Ce soir commence la deuxième vague de grèves avec celle des cheminots contre la réforme-suppression des régimes spéciaux de retraite.
Si je comprends la raison du mouvement, j'en viens à me poser une question : cette grève n'est-elle pas un piège de Sarkozy ?
En effet, les régimes spéciaux sont largement perçus comme un  privilège indu (il faut dire que les politiques et les médias ont beaucoup fait pour ça), donc la grève ne sera pas populaire. Sarko a lui-même fixé la limite en indiquant qu'il ne cèderait pas sur les 40 ans de cotisation, mais qu'il était prêt à négocier sur le reste. Les leaders syndicaux eux-mêmes admettent (en off) qu'il sera très compliqué d'empêcher la réforme.
En gros, on se dirige tout droit vers une réfome conduisant à 40 ans de cotisation, mais avec de solides contreparties. Sarkozy pourra dire qu'il n'a pas céder et valoriser son image de fermeté. Les syndicats pourront se targuer d'avoir défendu au mieux leurs intérêts et les grévistes auront l'impression de s'être fait floué dans les grandes largeurs (et je reste poli).
C'est exactement là où souhaite arriver notre omniprésident préféré.
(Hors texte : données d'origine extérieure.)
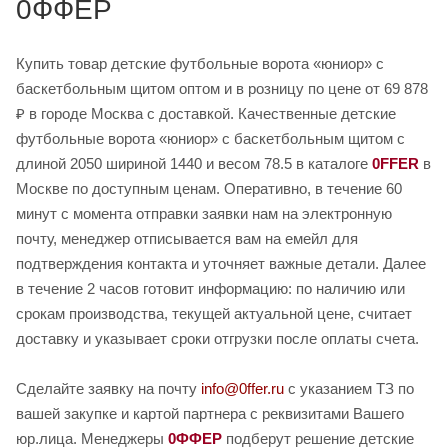
0ФФЕР
Купить товар детские футбольные ворота «юниор» с
баскетбольным щитом оптом и в розницу по цене от 69 878
₽ в городе Москва с доставкой. Качественные детские
футбольные ворота «юниор» с баскетбольным щитом с
длиной 2050 шириной 1440 и весом 78.5 в каталоге
0FFER
в
Москве по доступным ценам. Оперативно, в течение 60
минут с момента отправки заявки нам на электронную
почту, менеджер отписывается вам на емейл для
подтверждения контакта и уточняет важные детали. Далее
в течение 2 часов готовит информацию: по наличию или
срокам производства, текущей актуальной цене, считает
доставку и указывает сроки отгрузки после оплаты счета.
Сделайте заявку на почту
info@0ffer.ru
с указанием ТЗ по
вашей закупке и картой партнера с реквизитами Вашего
юр.лица. Менеджеры
0ФФЕР
подберут решение детские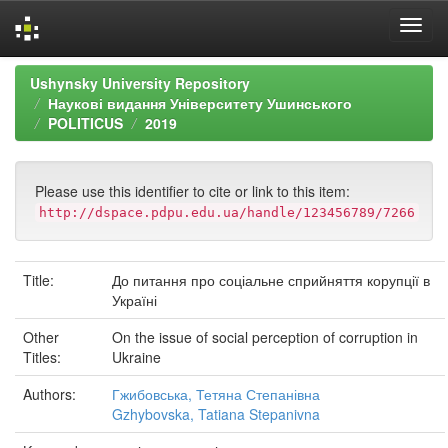
Skip
Ushynsky University Repository
navigation
Наукові видання Університету Ушинського
POLITICUS
2019
Please use this identifier to cite or link to this item:
http://dspace.pdpu.edu.ua/handle/123456789/7266
Title:
До питання про соціальне сприйняття корупції в
Україні
Other
On the issue of social perception of corruption in
Titles:
Ukraine
Authors:
Гжибовська, Тетяна Степанівна
Gzhybovska, Tatiana Stepanivna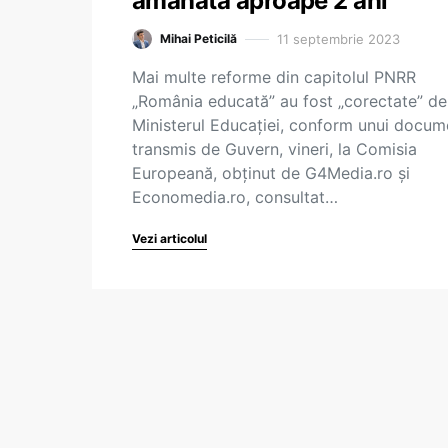
amânată aproape 2 ani
11 septembrie 2023
Mihai Peticilă
Mai multe reforme din capitolul PNRR
„România educată” au fost „corectate” de
Ministerul Educației, conform unui docum
transmis de Guvern, vineri, la Comisia
Europeană, obținut de G4Media.ro și
Economedia.ro, consultat…
Vezi articolul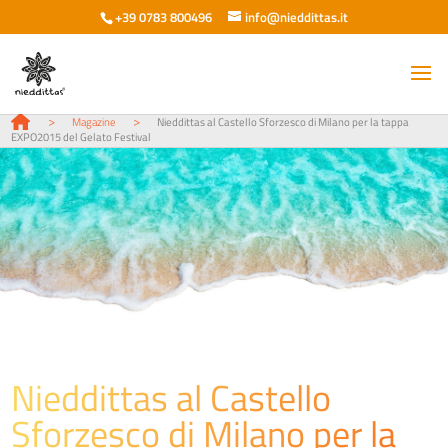
+39 0783 800496
info@nieddittas.it
>
>
Magazine
Nieddittas al Castello Sforzesco di Milano per la tappa
EXPO2015 del Gelato Festival
Nieddittas al Castello
Sforzesco di Milano per la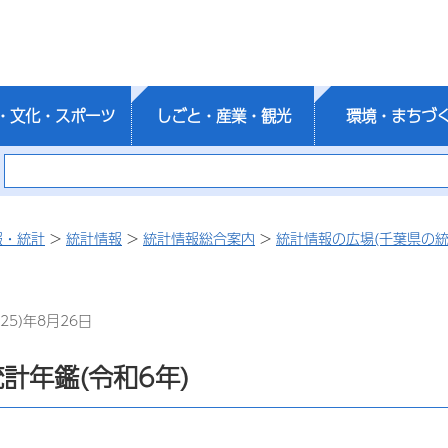
・文化・スポーツ
しごと・産業・観光
環境・まちづ
報・統計
>
統計情報
>
統計情報総合案内
>
統計情報の広場(千葉県の統
25)年8月26日
計年鑑(令和6年)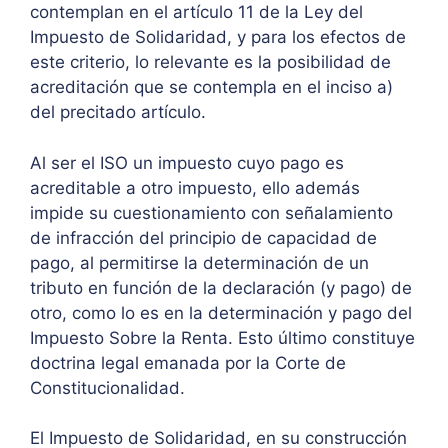
contemplan en el artículo 11 de la Ley del
Impuesto de Solidaridad, y para los efectos de
este criterio, lo relevante es la posibilidad de
acreditación que se contempla en el inciso a)
del precitado artículo.
Al ser el ISO un impuesto cuyo pago es
acreditable a otro impuesto, ello además
impide su cuestionamiento con señalamiento
de infracción del principio de capacidad de
pago, al permitirse la determinación de un
tributo en función de la declaración (y pago) de
otro, como lo es en la determinación y pago del
Impuesto Sobre la Renta. Esto último constituye
doctrina legal emanada por la Corte de
Constitucionalidad.
El Impuesto de Solidaridad, en su construcción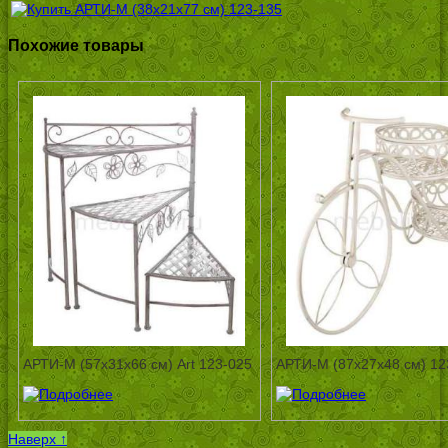
Похожие товары
АРТИ-М (57х31х66 см) Art 123-025
АРТИ-М (87х27х48 см) 12
Наверх ↑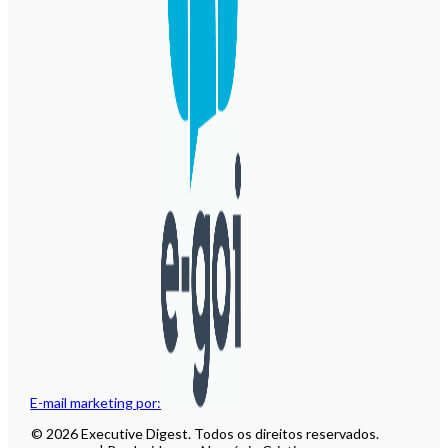
E-mail marketing por:
© 2026 Executive Digest. Todos os direitos reservados.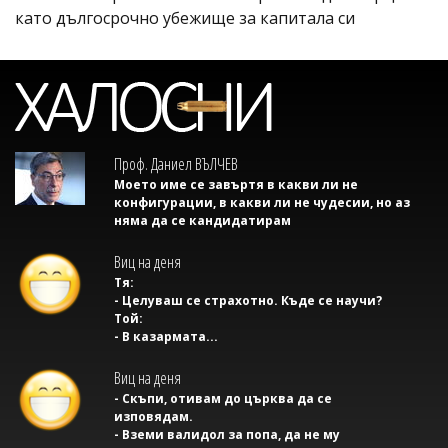
като дългосрочно убежище за капитала си
Проф. Даниел ВЪЛЧЕВ
Моето име се завъртя в какви ли не
конфигурации, в какви ли не чудесии, но аз
няма да се кандидатирам
Виц на деня
Тя:
- Целуваш се страхотно. Къде се научи?
Той:
- В казармата...
Виц на деня
- Скъпи, отивам до църква да се
изповядам.
- Вземи валидол за попа, да не му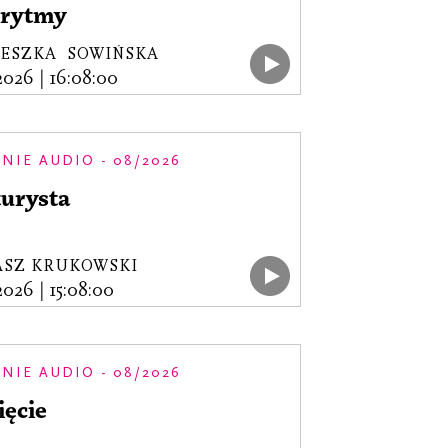
orytmy
IESZKA SOWIŃSKA
.2026
|
16:08:00
NIE AUDIO - 08/2026
turysta
ASZ KRUKOWSKI
.2026
|
15:08:00
NIE AUDIO - 08/2026
ięcie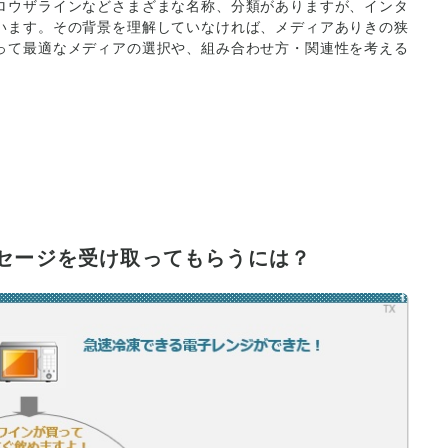
ロウザラインなどさまざまな名称、分類がありますが、インタ
います。その背景を理解していなければ、メディアありきの狭
って最適なメディアの選択や、組み合わせ方・関連性を考える
セージを受け取ってもらうには？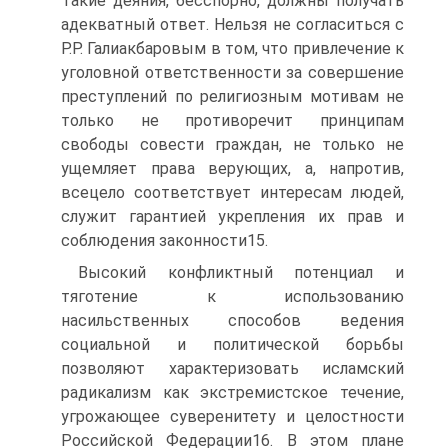
Такие деяния, бесспорно, должны получать
адекватный ответ. Нельзя не согласиться с
Р.Р. Галиакбаровым в том, что привлечение к
уголовной ответственности за совершение
преступлений по религиозным мотивам не
только не противоречит принципам
свободы совести граждан, не только не
ущемляет права верующих, а, напротив,
всецело соответствует интересам людей,
служит гарантией укрепления их прав и
соблюдения законности15.
Высокий конфликтный потенциал и
тяготение к использованию
насильственных способов ведения
социальной и политической борьбы
позволяют характеризовать исламский
радикализм как экстремистское течение,
угрожающее суверенитету и целостности
Российской Федерации16. В этом плане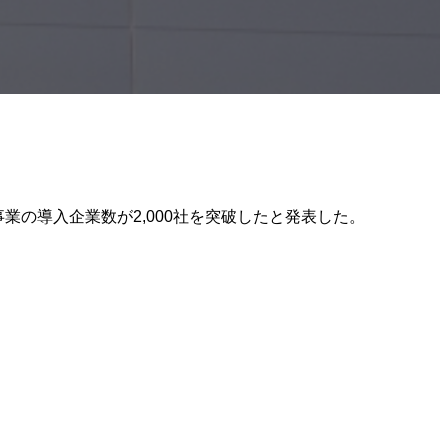
事業の導入企業数が2,000社を突破したと発表した。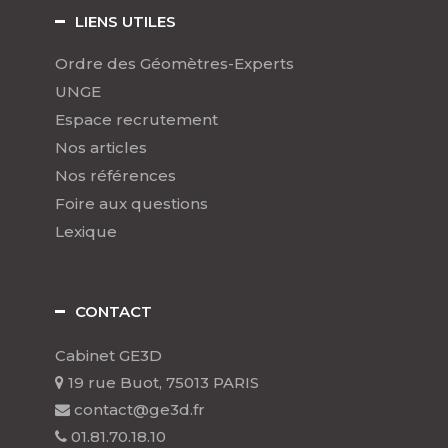
LIENS UTILES
Ordre des Géomètres-Experts
UNGE
Espace recrutement
Nos articles
Nos références
Foire aux questions
Lexique
CONTACT
Cabinet GE3D
19 rue Buot, 75013 PARIS
contact@ge3d.fr
01.81.70.18.10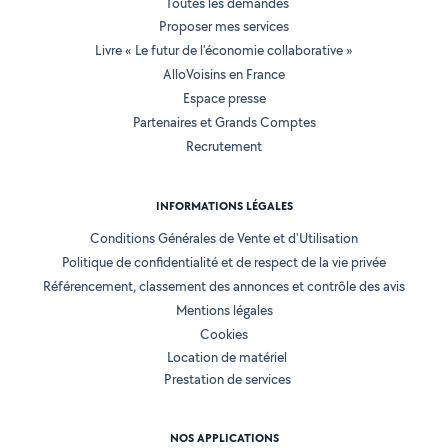
Toutes les demandes
Proposer mes services
Livre « Le futur de l'économie collaborative »
AlloVoisins en France
Espace presse
Partenaires et Grands Comptes
Recrutement
INFORMATIONS LÉGALES
Conditions Générales de Vente et d'Utilisation
Politique de confidentialité et de respect de la vie privée
Référencement, classement des annonces et contrôle des avis
Mentions légales
Cookies
Location de matériel
Prestation de services
NOS APPLICATIONS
Comme cela, lors du prochain conflit sur la réforme du droit du travail, il aura face à lui des syndicats affaiblis, des salariés du public exsangues et il lui sera plus facile de faire passer ce massacre en règle de notre législation du travail, même si elle n'est pas trop populaires (sauf auprès du MEDEF, naturellement). Ceux qui travaillent dans le privé savent à quel point faire grève est quasiment impossible sauf à risquer son emploi.
Je n'approuve pas les choix de sarko, mais je reconnais en lui un fin stratège. Comment le faire échouer ? Que les grèves des cheminots s'agglutinent avec celles des fonctionnaires, des étudiants et peut-être d'autres encore, ce qui pourrait bloquer les réformes à venir et quand on sait ce que réforme veut dire en langage sarkozien, c'est peut-être mieux ainsi.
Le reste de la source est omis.